# Hurricane Lake..... anyone been lately?



## flukedaddy (Apr 11, 2009)

Just wondering if anyone had been to hurricane or bear lake lately figured its about time for spawn. :help:Thought bout taking the younguns camping


----------



## prgault (May 25, 2008)

We took the kayaks to Bear lake a couple of weeks ago and I got 1 @10" bass on a rattlin rap, wind was howling so I am not sure if it was my inability to stay in one place or they just weren't biting.

P_


----------



## flukedaddy (Apr 11, 2009)

yea its no fun on the lakes even with trolling motor when the wind is kicking...:surrender:


----------



## screwballl (Feb 1, 2011)

I am hoping to get up there maybe this coming weekend. Spawn should be in full swing right now like it is at most of the local lakes and ponds.


----------



## crazyfire (Oct 4, 2007)

Me and my wife are gonna try to go camping sometime next week. Looking to do some fishing.

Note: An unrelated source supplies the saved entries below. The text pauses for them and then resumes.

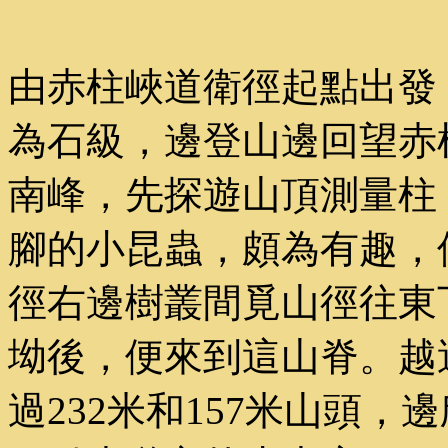
由赤柱峽道衛徑起點出發
為石級，邊登山邊回望赤
南峰，先探遊山頂測量柱
腳的小昆蟲，頗為有趣，
徑右邊樹叢間覓山徑往東
坳後，便來到這山脊。越
過232米和157米山頭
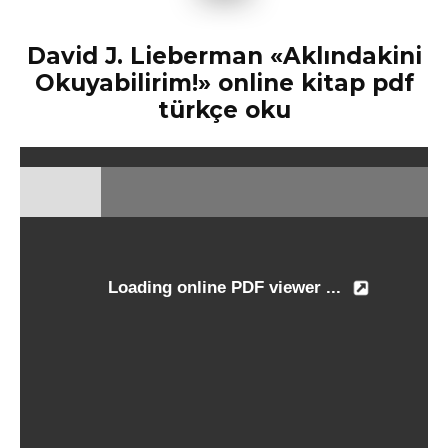
David J. Lieberman «Aklındakini
Okuyabilirim!» online kitap pdf
türkçe oku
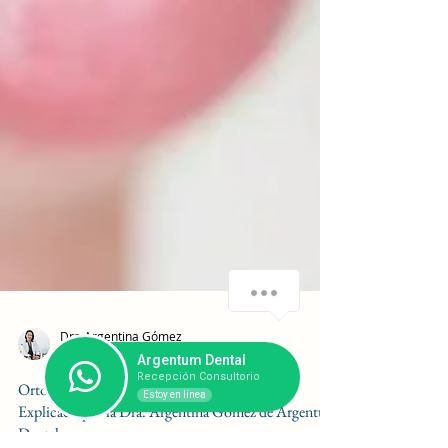
¿Cómo podemos ayudarte?
1
Argentum Dental
Recepción Consultorio
Estoy en línea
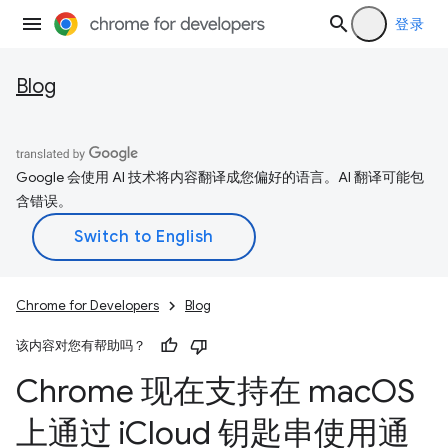
登录
Blog
Google 会使用 AI 技术将内容翻译成您偏好的语言。AI 翻译可能包
含错误。
Chrome for Developers
Blog
该内容对您有帮助吗？
Chrome 现在支持在 mac
OS
上通过 i
Cloud 钥匙串使用通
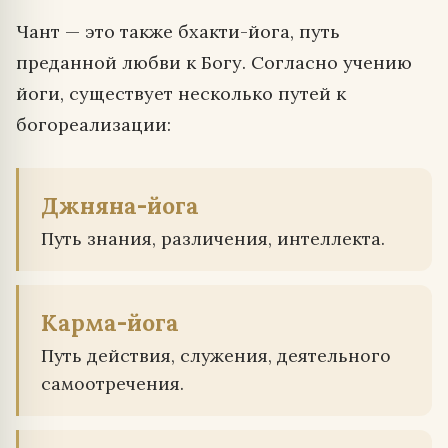
Чант — это также бхакти-йога, путь
преданной любви к Богу. Согласно учению
йоги, существует несколько путей к
богореализации:
Джняна-йога
Путь знания, различения, интеллекта.
Карма-йога
Путь действия, служения, деятельного
самоотречения.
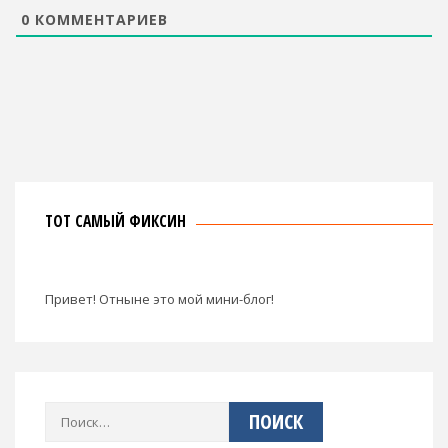
0
КОММЕНТАРИЕВ
ТОТ САМЫЙ ФИКСИН
Привет! Отныне это мой мини-блог!
Найти:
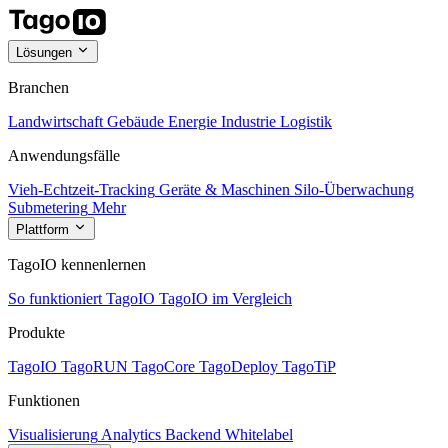
Lösungen
Branchen
Landwirtschaft
Gebäude
Energie
Industrie
Logistik
Anwendungsfälle
Vieh-Echtzeit-Tracking
Geräte & Maschinen
Silo-Überwachung
Submetering
Mehr
Plattform
TagoIO kennenlernen
So funktioniert TagoIO
TagoIO im Vergleich
Produkte
TagoIO
TagoRUN
TagoCore
TagoDeploy
TagoTiP
Funktionen
Visualisierung
Analytics
Backend
Whitelabel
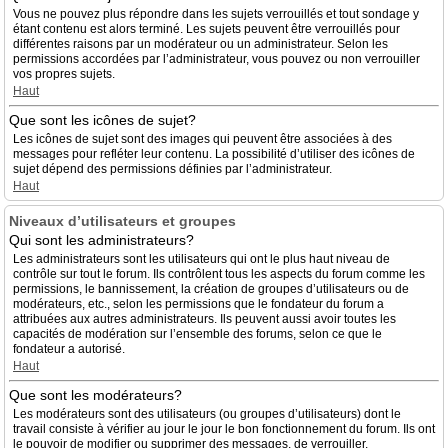
Vous ne pouvez plus répondre dans les sujets verrouillés et tout sondage y
étant contenu est alors terminé. Les sujets peuvent être verrouillés pour
différentes raisons par un modérateur ou un administrateur. Selon les
permissions accordées par l’administrateur, vous pouvez ou non verrouiller
vos propres sujets.
Haut
Que sont les icônes de sujet?
Les icônes de sujet sont des images qui peuvent être associées à des
messages pour refléter leur contenu. La possibilité d’utiliser des icônes de
sujet dépend des permissions définies par l’administrateur.
Haut
Niveaux d’utilisateurs et groupes
Qui sont les administrateurs?
Les administrateurs sont les utilisateurs qui ont le plus haut niveau de
contrôle sur tout le forum. Ils contrôlent tous les aspects du forum comme les
permissions, le bannissement, la création de groupes d’utilisateurs ou de
modérateurs, etc., selon les permissions que le fondateur du forum a
attribuées aux autres administrateurs. Ils peuvent aussi avoir toutes les
capacités de modération sur l’ensemble des forums, selon ce que le
fondateur a autorisé.
Haut
Que sont les modérateurs?
Les modérateurs sont des utilisateurs (ou groupes d’utilisateurs) dont le
travail consiste à vérifier au jour le jour le bon fonctionnement du forum. Ils ont
le pouvoir de modifier ou supprimer des messages, de verrouiller,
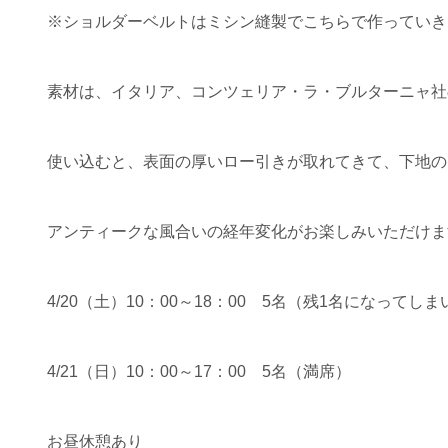
※ショルダーベルトはミシン縫製でこちらで作っていき
素材は、イタリア、コンツェリア・ラ・ブルターニャ社
使い込むと、表面の厚いロー引きが取れてきて、下地の
アンティークな風合いの経年変化がお楽しみいただけま
4/20（土）10：00～18：00 5名（残1名になってし
4/21（日）10：00～17：00 5名（満席）
お昼休憩あり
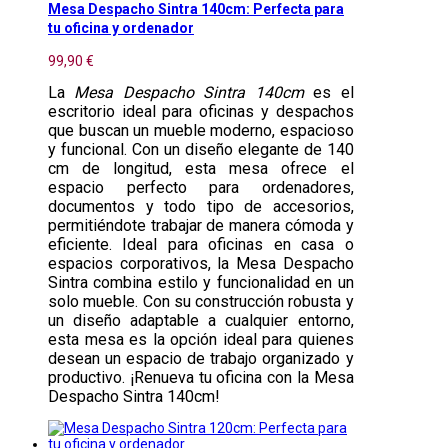
Mesa Despacho Sintra 140cm: Perfecta para
tu oficina y ordenador
99,90 €
La
Mesa Despacho Sintra 140cm
es el
escritorio ideal para oficinas y despachos
que buscan un mueble moderno, espacioso
y funcional. Con un diseño elegante de 140
cm de longitud, esta mesa ofrece el
espacio perfecto para ordenadores,
documentos y todo tipo de accesorios,
permitiéndote trabajar de manera cómoda y
eficiente. Ideal para oficinas en casa o
espacios corporativos, la Mesa Despacho
Sintra combina estilo y funcionalidad en un
solo mueble. Con su construcción robusta y
un diseño adaptable a cualquier entorno,
esta mesa es la opción ideal para quienes
desean un espacio de trabajo organizado y
productivo. ¡Renueva tu oficina con la Mesa
Despacho Sintra 140cm!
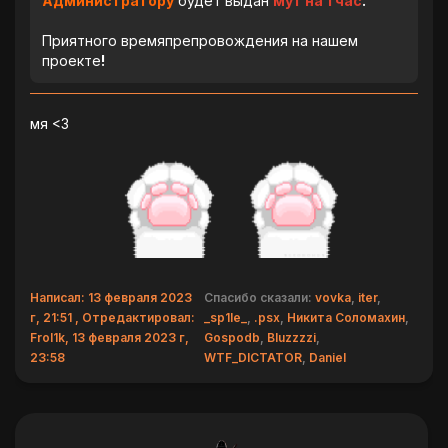
Администратору
будет выдан
мут на 1 час
.
Приятного времяпрепровождения на нашем
проекте
!
мя <3
Написал: 13 февраля 2023
Спасибо сказали:
vovka
,
iter
,
г, 21:51 , Отредактировал:
_sp1le_
,
.psx
,
Никита Соломахин
,
Frol1k, 13 февраля 2023 г,
Gospodb
,
Bluzzzzi
,
23:58
WTF_DICTATOR
,
Daniel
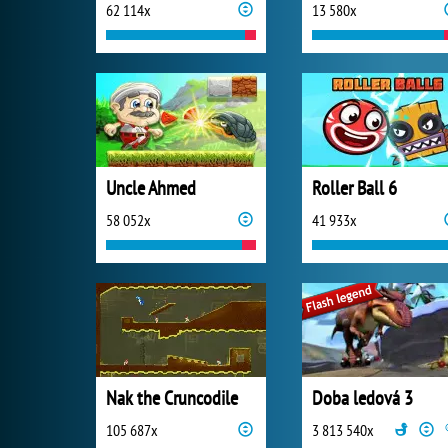
62 114x
13 580x
Uncle Ahmed
Roller Ball 6
58 052x
41 933x
Nak the Cruncodile
Doba ledová 3
105 687x
3 813 540x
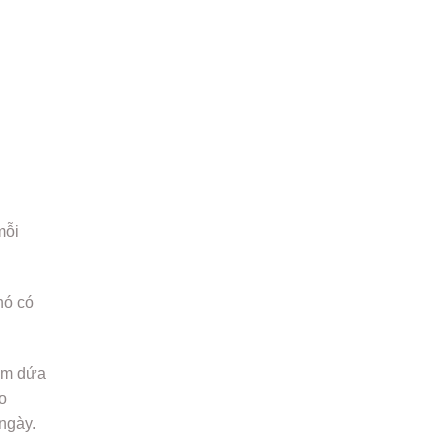
mỗi
nó có
sâm dứa
o
ngày.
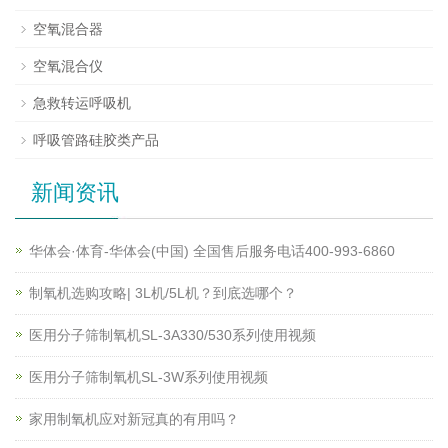
空氧混合器
空氧混合仪
急救转运呼吸机
呼吸管路硅胶类产品
新闻资讯
华体会·体育-华体会(中国) 全国售后服务电话400-993-6860
制氧机选购攻略| 3L机/5L机？到底选哪个？
医用分子筛制氧机SL-3A330/530系列使用视频
医用分子筛制氧机SL-3W系列使用视频
家用制氧机应对新冠真的有用吗？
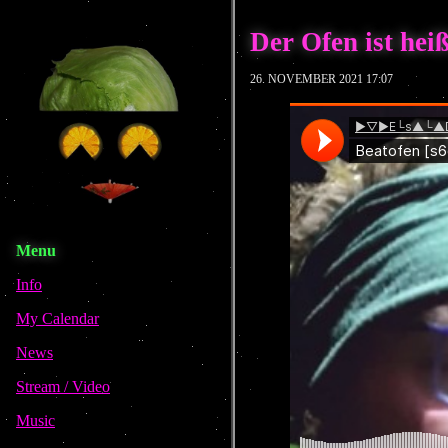
Der Ofen ist heiß
26. NOVEMBER 2021 17:07
Menu
Info
My Calendar
News
Stream / Video
Music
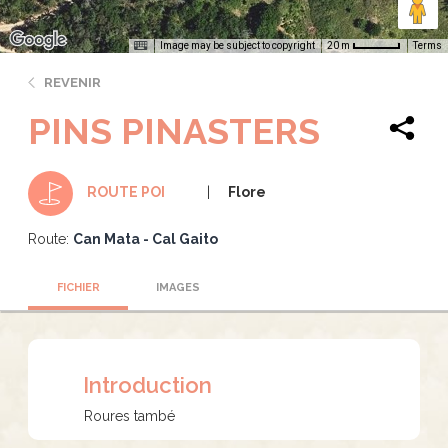
Image may be subject to copyright
Terms
20 m
REVENIR
PINS PINASTERS
Flore
ROUTE POI
Route:
Can Mata - Cal Gaito
FICHIER
IMAGES
Introduction
Roures també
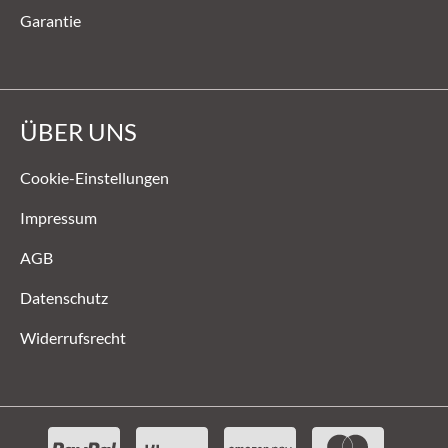
Garantie
ÜBER UNS
Cookie-Einstellungen
Impressum
AGB
Datenschutz
Widerrufsrecht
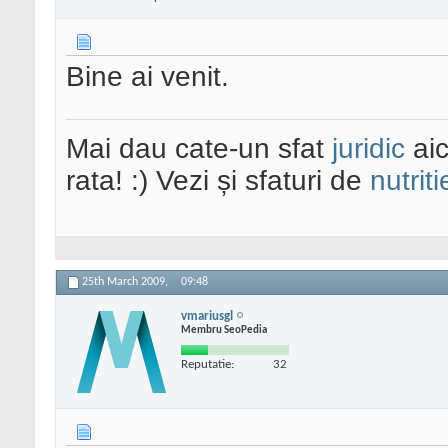
Bine ai venit.
Mai dau cate-un sfat
juridic
aic
rata! :) Vezi și sfaturi de
nutriti
25th March 2009,
09:48
vmariusgl
Membru SeoPedia
Reputatie:
32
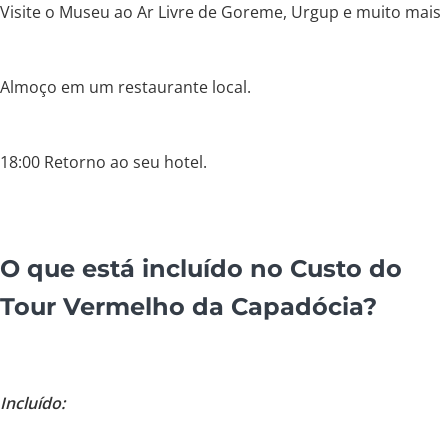
Visite o Museu ao Ar Livre de Goreme, Urgup e muito mais
Almoço em um restaurante local.
18:00 Retorno ao seu hotel.
O que está incluído no Custo do
Tour Vermelho da Capadócia?
Incluído:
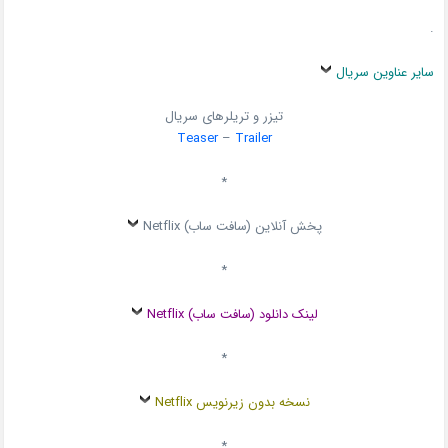
.
سایر عناوین سریال
تیزر و تریلرهای سریال
Teaser
–
Trailer
*
پخش آنلاین (سافت ساب) Netflix
*
لینک دانلود (سافت ساب) Netflix
*
نسخه بدون زیرنویس Netflix
*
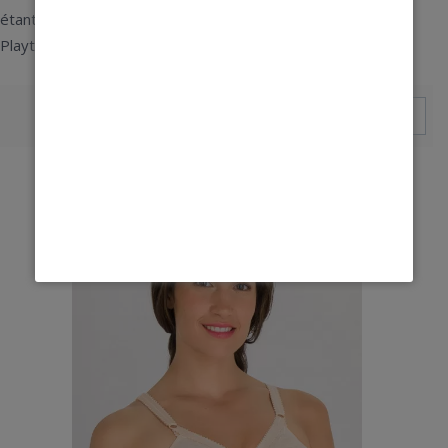
étant élégance. Découvrez le modèle de soutien gorge
Playtex sans armature, cœur croisé Playtex.
Trier par : Pertinence
1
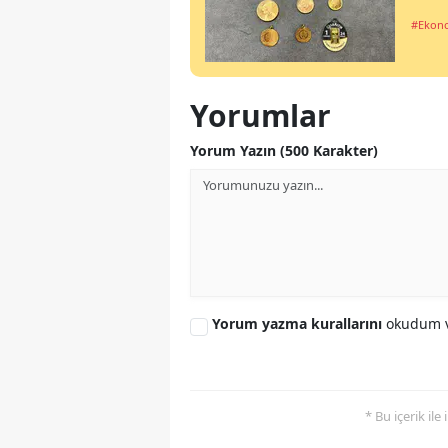
#Ekon
Yorumlar
Yorum Yazın (500 Karakter)
Yorum yazma kurallarını
okudum v
* Bu içerik ile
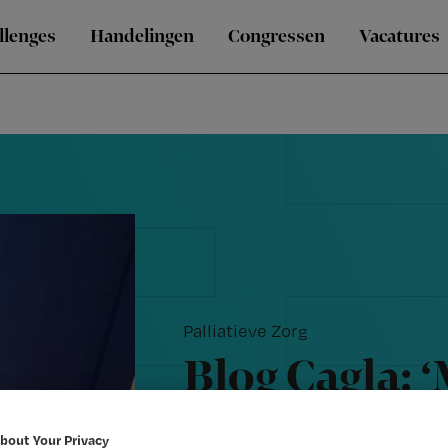
llenges
Handelingen
Congressen
Vacatures
Palliatieve Zorg
Blog Cagla: ‘
voor Nursing
bout Your Privacy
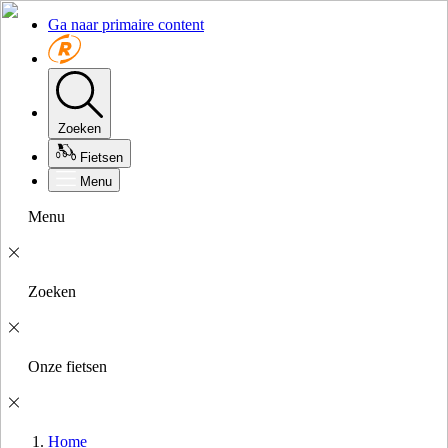
Ga naar primaire content
Zoeken
Fietsen
Menu
Menu
Zoeken
Onze fietsen
Home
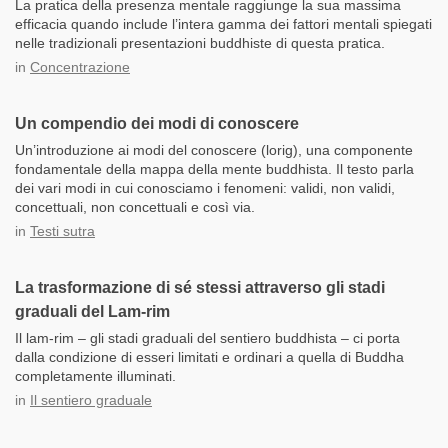
La pratica della presenza mentale raggiunge la sua massima
efficacia quando include l’intera gamma dei fattori mentali spiegati
nelle tradizionali presentazioni buddhiste di questa pratica.
in
Concentrazione
Un compendio dei modi di conoscere
Un’introduzione ai modi del conoscere (lorig), una componente
fondamentale della mappa della mente buddhista. Il testo parla
dei vari modi in cui conosciamo i fenomeni: validi, non validi,
concettuali, non concettuali e così via.
in
Testi sutra
La trasformazione di sé stessi attraverso gli stadi
graduali del Lam-rim
Il lam-rim – gli stadi graduali del sentiero buddhista – ci porta
dalla condizione di esseri limitati e ordinari a quella di Buddha
completamente illuminati.
in
Il sentiero graduale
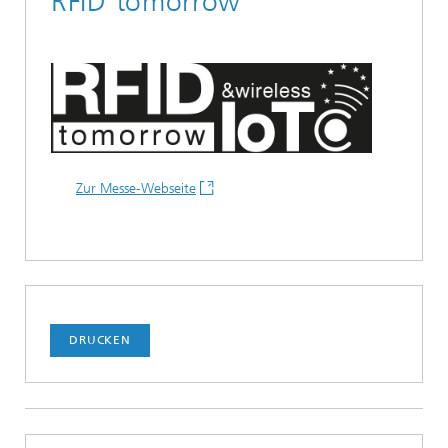
RFID tomorrow
Zur Messe-Webseite
DRUCKEN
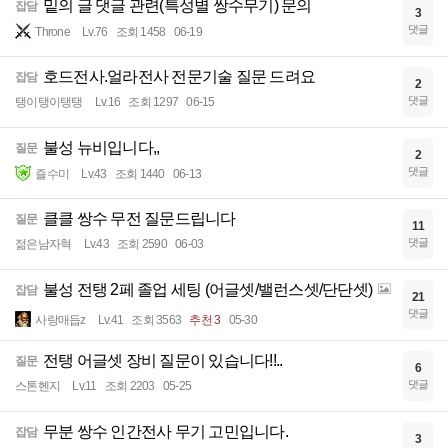
밑의 글 댓글 관련(특성별 쌍수무기) 문의
잡담
3
댓글
Throne
Lv.76
조회 1458
06-19
호드전사.얼라전사 전문기술 질문 드려요
잡담
2
댓글
탱이탱이탱탱
Lv.16
조회 1297
06-15
불성 뉴비입니다,,
질문
2
댓글
즐수미
Lv.43
조회 1440
06-13
클클 쌍수 무전 질문드립니다
질문
11
댓글
젊은남자혁
Lv.43
조회 2590
06-03
불성 전탱 2페 졸업 세팅 (어글셋/밸런스셋/단단셋)
잡담
21
댓글
사랑매듭z
Lv.41
조회 3563
추천 3
05-30
전탱 어글셋 장비 질문이 있습니다!!..
질문
6
댓글
스톤헨지
Lv.11
조회 2203
05-25
무분 쌍수 인간전사 무기 고민입니다.
잡담
3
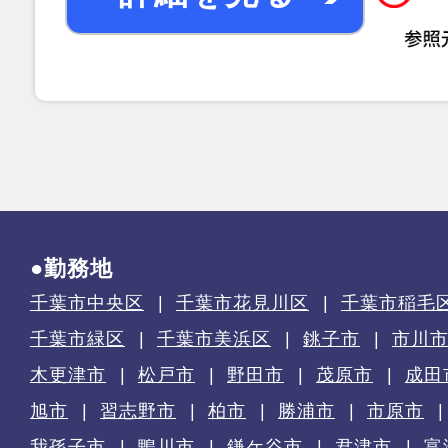
●勤務地
千葉市中央区
千葉市花見川区
千葉市稲毛
千葉市緑区
千葉市美浜区
銚子市
市川
木更津市
松戸市
野田市
茂原市
成田
旭市
習志野市
柏市
勝浦市
市原市
我孫子市
鴨川市
鎌ケ谷市
君津市
富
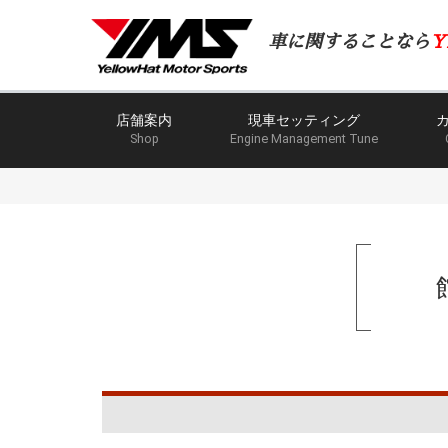
車に関することなら
Y
店舗案内
現車セッティング
Shop
Engine Management Tune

Havent been fresh water fishing in a long time....any tips for hurricane??


----------



## screwballl (Feb 1, 2011)

For bass, baits that work are ones that look like minnows with plenty of silver, or live minnows. Crickets and worms work well for the bluegill and perch.


----------



## Ocean Man (Sep 27, 2007)

A buddy and I went out there last weekend. We caught lots of little ones and 4 keepers. The bite was pretty slow. The fish had moved off their beds with the cold front. With the warmer weather this weekend combined with the full moon they will probably be going back to the beds in full force.


----------



## JRiffe (Mar 10, 2010)

I went there on the 19th Mar...seems the males are on the flats, I hooked several with a cotton candy lizard (weightless) around the isolated grass beds :thumbup:


----------